# Feature-based NER tagger


**Model description**

The purpose of this work is to build a feature-based classifier for named entity recognition. 
The classifier below relies on the following features:
  - NLTK part-of-speech tags of the current word
  - Scapy part-of-speech tags of the current, and the two previous words
  - are the current and the previous words tagged as a proper noun? (according to Scapy tags)
  - are the current and the previous words in title case?
  - are the current and the previous words in capital case?
  - do the current and the previous words consist of alphabetic characters only?
  - do the current and the previous words consist of numeric characters only?
  - word length of the current and the previous words

I chose to work with a simple logistic regression, as it appears to be the most performant model while compared with other models, such as SVM, Gradient Boosting or Naive Bayes ones.

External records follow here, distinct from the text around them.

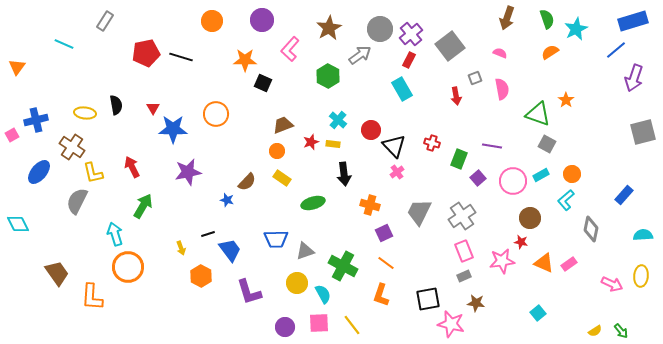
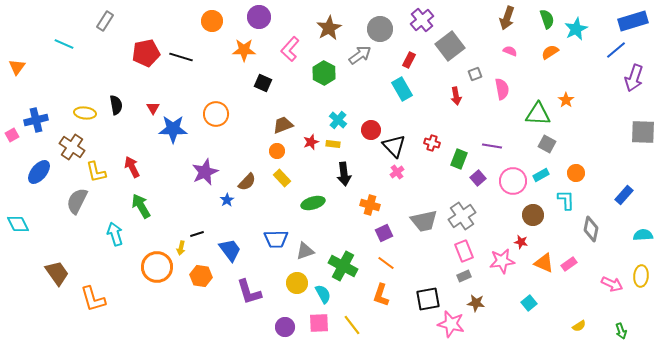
purple circle at (262, 20): moved 3 px left, 3 px up
purple cross at (411, 34): moved 11 px right, 14 px up
pink semicircle at (500, 53): moved 10 px right, 2 px up
orange star at (245, 60): moved 1 px left, 10 px up
green hexagon at (328, 76): moved 4 px left, 3 px up
gray square at (475, 78): moved 4 px up
green triangle at (538, 114): rotated 16 degrees counterclockwise
gray square at (643, 132): rotated 16 degrees clockwise
purple star at (188, 172): moved 17 px right; rotated 12 degrees counterclockwise
yellow L-shape at (93, 173): moved 3 px right, 1 px up
orange circle at (572, 174): moved 4 px right, 1 px up
yellow rectangle at (282, 178): rotated 12 degrees clockwise
blue star at (227, 200): rotated 24 degrees clockwise
cyan L-shape at (566, 200): rotated 130 degrees clockwise
green arrow at (143, 206): moved 2 px left; rotated 60 degrees counterclockwise
gray trapezoid at (419, 212): moved 5 px right, 9 px down; rotated 128 degrees counterclockwise
brown circle at (530, 218): moved 3 px right, 3 px up
black line at (208, 234): moved 11 px left
yellow arrow at (181, 248): rotated 32 degrees clockwise
orange circle at (128, 267): moved 29 px right
orange hexagon at (201, 276): rotated 20 degrees counterclockwise
orange L-shape at (92, 297): moved 1 px right, 2 px down; rotated 20 degrees counterclockwise
cyan square at (538, 313): moved 9 px left, 10 px up
yellow semicircle at (595, 331): moved 16 px left, 5 px up
green arrow at (621, 331): rotated 21 degrees clockwise
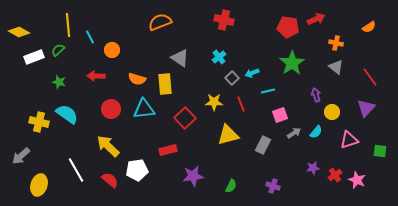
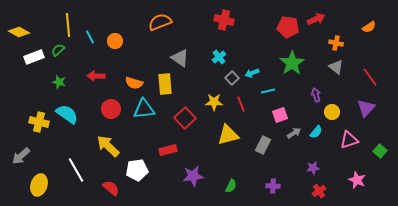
orange circle at (112, 50): moved 3 px right, 9 px up
orange semicircle at (137, 79): moved 3 px left, 4 px down
green square at (380, 151): rotated 32 degrees clockwise
red cross at (335, 175): moved 16 px left, 16 px down
red semicircle at (110, 180): moved 1 px right, 8 px down
purple cross at (273, 186): rotated 16 degrees counterclockwise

I also chose to work with all the training data, despite unbalanced classes. To solve this issue, I have specified different class weights in the logistic regression model, so that smaller classes have a bigger weight in the classification task.


**Additional tricks**

In addition to these features, two methods are used to improve the performance of the classifier. 

First, accoring to Lev Ratinov and Dan Roth (Ratinov  & Roth, 2009), the BILOU tagging scheme is more efficient for NER tasks than the BIO scheme. The BILOU scheme assigns the following tags to words:
  - for a multi-token named entity:
    - B for the first token
    - I for intermediate tokens
    - L for the last token
  - U for a unit named entity
  - O for all other words

Therefore, I have converted BIO labels into BILOU tags, trained a classifier with the BILOU tags, and converted the BILOU predictions into BIO predictions to compute the performance of the system.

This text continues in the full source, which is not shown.